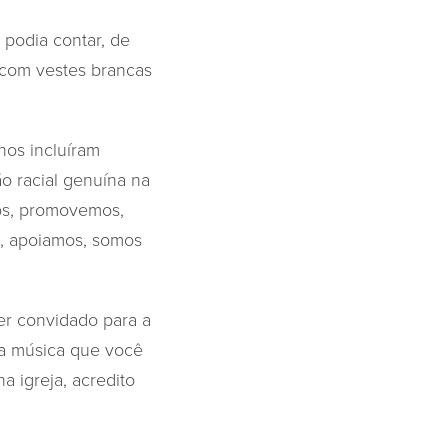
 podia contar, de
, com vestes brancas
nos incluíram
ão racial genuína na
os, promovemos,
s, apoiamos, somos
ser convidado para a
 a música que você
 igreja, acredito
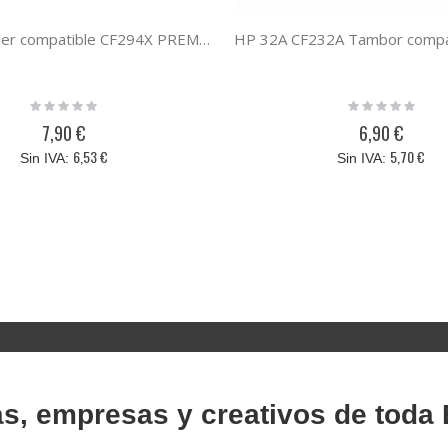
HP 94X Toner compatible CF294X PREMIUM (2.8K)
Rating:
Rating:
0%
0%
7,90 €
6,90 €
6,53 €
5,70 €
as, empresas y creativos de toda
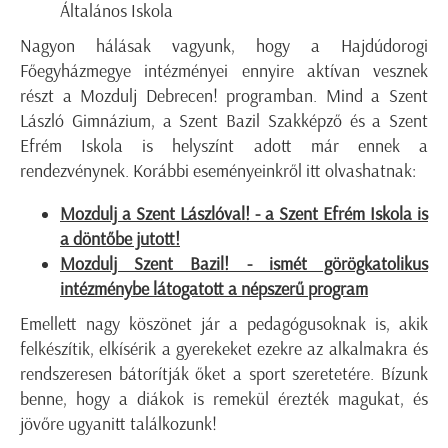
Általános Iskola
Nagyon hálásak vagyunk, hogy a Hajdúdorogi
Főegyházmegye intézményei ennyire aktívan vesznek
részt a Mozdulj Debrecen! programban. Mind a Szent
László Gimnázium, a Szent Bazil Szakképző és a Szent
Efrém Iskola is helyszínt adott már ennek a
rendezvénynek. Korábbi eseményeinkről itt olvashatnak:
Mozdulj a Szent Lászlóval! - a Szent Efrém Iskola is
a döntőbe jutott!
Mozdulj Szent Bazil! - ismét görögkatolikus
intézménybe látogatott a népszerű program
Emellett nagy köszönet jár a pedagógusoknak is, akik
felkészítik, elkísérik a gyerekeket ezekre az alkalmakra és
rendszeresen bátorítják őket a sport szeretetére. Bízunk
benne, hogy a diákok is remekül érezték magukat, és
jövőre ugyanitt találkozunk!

━━━━━━━━━━━━━━━━━━━━

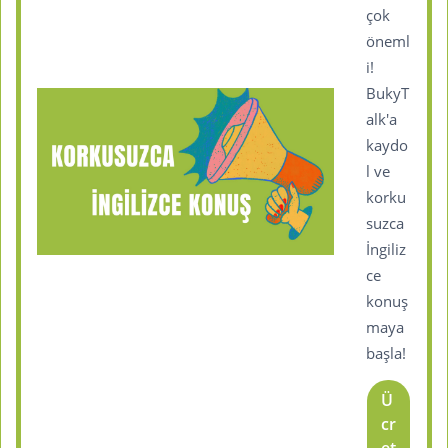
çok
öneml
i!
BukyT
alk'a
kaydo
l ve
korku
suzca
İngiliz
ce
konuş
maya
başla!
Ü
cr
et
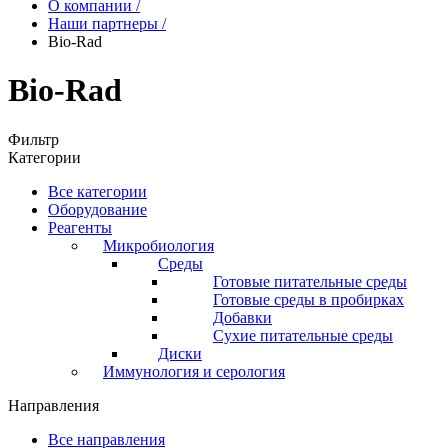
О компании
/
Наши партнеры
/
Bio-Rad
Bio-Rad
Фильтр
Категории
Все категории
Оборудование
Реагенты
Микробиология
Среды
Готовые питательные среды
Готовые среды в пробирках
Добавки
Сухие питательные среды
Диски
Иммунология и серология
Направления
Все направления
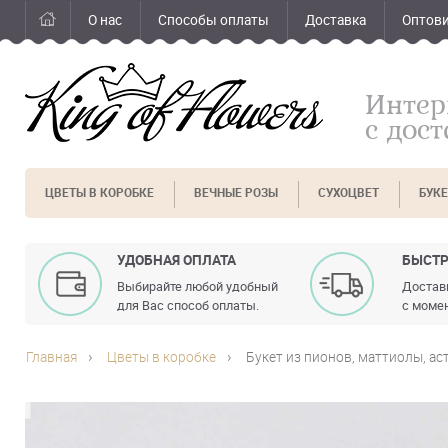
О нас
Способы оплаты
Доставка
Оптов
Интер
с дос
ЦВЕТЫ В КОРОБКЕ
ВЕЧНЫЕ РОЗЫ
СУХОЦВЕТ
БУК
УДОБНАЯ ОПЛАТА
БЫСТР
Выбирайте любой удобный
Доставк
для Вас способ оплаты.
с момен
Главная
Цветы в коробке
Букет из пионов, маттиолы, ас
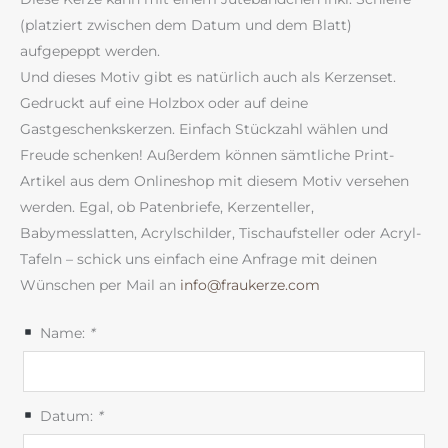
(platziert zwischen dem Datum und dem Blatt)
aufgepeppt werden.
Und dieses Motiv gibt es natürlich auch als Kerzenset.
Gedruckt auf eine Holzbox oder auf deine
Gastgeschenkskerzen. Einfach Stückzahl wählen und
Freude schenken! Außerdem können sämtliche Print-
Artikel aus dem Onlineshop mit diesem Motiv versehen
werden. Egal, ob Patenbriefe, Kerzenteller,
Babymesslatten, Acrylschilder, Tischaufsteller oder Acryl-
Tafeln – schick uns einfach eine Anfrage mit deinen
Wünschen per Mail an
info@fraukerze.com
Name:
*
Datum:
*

━━━━━━━━━━━━━━━━━━━━

* **Activity**
Check each line of the data above for the string "оплаты", and copy the ones that have it.

* **Exercise solution**
Способы оплаты
для Вас способ оплаты.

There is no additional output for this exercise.